What is expected
On how many lines of the records below does the string "ancrage" appear? Reply with only the number.
== Data extracts
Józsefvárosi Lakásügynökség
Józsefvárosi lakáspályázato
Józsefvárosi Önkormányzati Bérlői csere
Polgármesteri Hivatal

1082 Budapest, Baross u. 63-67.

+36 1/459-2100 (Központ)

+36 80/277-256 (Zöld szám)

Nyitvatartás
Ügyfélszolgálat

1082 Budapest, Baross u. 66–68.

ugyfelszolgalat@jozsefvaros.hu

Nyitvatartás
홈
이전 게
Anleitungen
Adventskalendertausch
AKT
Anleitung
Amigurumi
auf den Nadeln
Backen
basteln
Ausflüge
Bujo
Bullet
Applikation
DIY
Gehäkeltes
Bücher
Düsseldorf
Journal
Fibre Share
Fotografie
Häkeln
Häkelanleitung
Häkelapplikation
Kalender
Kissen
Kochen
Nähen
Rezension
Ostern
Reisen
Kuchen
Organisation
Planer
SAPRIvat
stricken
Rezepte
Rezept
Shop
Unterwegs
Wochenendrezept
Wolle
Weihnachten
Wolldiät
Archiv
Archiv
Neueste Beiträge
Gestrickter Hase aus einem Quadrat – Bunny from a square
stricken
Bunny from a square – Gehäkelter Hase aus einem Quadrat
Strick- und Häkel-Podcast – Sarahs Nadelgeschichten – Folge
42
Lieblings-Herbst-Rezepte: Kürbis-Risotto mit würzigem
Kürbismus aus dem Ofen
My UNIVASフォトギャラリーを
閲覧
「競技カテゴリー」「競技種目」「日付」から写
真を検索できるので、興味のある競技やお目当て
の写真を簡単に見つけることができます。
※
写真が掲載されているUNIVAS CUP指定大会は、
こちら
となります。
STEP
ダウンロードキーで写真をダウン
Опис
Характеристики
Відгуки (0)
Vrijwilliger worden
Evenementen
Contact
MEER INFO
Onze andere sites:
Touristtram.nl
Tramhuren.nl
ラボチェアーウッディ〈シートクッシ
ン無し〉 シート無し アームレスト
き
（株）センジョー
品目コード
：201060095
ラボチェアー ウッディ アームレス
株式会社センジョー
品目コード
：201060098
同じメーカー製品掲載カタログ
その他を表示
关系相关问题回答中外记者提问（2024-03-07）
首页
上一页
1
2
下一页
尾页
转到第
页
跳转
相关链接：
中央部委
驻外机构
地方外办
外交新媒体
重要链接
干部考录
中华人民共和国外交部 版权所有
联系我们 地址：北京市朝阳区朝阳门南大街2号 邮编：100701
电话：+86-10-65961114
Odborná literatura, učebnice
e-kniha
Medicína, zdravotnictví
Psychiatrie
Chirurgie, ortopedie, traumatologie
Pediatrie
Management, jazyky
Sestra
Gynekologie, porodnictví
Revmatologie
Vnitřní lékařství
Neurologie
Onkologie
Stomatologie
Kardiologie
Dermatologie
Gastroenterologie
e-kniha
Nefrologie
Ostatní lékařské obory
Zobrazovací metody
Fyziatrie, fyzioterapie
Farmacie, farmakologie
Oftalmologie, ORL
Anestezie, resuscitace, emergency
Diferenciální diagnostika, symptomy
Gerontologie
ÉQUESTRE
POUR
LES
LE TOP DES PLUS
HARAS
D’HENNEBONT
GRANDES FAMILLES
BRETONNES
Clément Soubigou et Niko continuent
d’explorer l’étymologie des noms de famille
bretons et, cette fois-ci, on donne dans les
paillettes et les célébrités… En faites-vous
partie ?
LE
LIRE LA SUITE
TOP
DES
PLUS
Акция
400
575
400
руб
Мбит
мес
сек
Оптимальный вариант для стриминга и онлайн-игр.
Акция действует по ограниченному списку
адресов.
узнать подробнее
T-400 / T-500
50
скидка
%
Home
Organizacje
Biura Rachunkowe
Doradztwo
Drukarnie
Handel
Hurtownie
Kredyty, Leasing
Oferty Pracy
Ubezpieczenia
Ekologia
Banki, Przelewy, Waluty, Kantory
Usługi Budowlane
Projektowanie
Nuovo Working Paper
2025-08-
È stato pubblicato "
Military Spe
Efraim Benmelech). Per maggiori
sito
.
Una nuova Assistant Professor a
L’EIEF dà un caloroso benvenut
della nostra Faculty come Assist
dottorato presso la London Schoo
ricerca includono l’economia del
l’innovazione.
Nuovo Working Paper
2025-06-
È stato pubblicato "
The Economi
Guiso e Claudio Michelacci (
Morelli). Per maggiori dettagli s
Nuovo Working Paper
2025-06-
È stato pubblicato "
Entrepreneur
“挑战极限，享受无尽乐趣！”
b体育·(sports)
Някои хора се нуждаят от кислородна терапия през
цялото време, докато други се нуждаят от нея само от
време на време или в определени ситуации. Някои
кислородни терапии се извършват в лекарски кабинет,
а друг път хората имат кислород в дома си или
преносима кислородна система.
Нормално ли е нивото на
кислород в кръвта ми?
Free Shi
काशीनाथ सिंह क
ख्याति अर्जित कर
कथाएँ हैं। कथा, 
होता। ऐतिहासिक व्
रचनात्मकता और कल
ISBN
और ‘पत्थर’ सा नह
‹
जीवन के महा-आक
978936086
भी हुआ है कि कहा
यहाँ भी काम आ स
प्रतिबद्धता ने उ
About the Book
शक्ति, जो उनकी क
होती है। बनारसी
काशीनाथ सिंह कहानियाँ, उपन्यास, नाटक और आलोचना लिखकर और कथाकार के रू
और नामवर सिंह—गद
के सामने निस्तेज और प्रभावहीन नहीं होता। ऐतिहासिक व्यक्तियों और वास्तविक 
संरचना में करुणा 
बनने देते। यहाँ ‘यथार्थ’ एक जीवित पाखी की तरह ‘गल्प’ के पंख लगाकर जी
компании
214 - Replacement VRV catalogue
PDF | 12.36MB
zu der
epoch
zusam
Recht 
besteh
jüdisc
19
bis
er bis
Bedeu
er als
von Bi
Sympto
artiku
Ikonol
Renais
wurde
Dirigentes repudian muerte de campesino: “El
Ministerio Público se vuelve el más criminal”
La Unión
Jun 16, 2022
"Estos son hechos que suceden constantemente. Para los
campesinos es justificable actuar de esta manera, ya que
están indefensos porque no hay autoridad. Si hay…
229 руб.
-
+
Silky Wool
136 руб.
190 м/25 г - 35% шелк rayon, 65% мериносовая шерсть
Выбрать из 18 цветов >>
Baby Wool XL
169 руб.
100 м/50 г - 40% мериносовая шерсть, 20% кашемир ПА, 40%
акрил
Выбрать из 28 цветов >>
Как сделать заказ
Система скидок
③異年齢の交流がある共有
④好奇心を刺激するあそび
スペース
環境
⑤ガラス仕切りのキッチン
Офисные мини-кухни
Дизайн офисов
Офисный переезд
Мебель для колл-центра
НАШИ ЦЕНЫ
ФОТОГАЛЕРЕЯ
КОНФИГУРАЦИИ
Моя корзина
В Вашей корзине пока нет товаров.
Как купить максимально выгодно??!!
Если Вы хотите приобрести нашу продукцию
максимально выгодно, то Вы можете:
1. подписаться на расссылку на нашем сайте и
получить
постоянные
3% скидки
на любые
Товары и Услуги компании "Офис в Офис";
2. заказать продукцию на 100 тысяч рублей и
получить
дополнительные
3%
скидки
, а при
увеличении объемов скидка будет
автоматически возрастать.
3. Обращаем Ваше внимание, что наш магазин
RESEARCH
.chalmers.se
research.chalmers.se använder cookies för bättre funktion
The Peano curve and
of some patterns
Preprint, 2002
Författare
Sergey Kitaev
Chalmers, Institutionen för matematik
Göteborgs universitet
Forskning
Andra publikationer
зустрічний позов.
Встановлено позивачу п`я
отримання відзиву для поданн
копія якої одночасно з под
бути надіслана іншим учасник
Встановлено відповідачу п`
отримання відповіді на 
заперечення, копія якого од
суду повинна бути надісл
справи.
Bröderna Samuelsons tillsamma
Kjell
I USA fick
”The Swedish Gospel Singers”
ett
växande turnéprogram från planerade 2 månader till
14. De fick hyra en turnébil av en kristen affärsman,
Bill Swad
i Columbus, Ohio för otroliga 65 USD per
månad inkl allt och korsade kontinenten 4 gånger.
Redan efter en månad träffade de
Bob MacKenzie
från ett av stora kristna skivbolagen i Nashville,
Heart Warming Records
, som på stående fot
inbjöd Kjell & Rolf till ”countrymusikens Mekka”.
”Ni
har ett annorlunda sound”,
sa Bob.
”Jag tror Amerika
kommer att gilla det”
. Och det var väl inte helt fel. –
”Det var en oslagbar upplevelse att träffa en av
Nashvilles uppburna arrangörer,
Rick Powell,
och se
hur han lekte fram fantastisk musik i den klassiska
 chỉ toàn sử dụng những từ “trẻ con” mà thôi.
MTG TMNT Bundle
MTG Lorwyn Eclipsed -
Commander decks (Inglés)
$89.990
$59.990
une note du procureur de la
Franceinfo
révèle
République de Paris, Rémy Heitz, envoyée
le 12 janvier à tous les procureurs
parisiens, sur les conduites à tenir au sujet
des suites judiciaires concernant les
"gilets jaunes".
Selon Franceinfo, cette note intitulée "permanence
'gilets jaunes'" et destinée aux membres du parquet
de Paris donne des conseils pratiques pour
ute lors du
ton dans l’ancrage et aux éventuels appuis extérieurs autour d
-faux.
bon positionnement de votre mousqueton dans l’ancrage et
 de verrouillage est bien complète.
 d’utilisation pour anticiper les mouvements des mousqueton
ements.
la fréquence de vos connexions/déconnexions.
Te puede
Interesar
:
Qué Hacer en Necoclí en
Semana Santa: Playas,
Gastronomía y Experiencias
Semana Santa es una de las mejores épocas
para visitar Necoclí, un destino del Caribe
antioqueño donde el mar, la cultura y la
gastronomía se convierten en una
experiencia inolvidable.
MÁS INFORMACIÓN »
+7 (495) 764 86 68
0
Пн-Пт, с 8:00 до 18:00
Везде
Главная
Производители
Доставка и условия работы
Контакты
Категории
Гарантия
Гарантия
====
Answer to this problem
2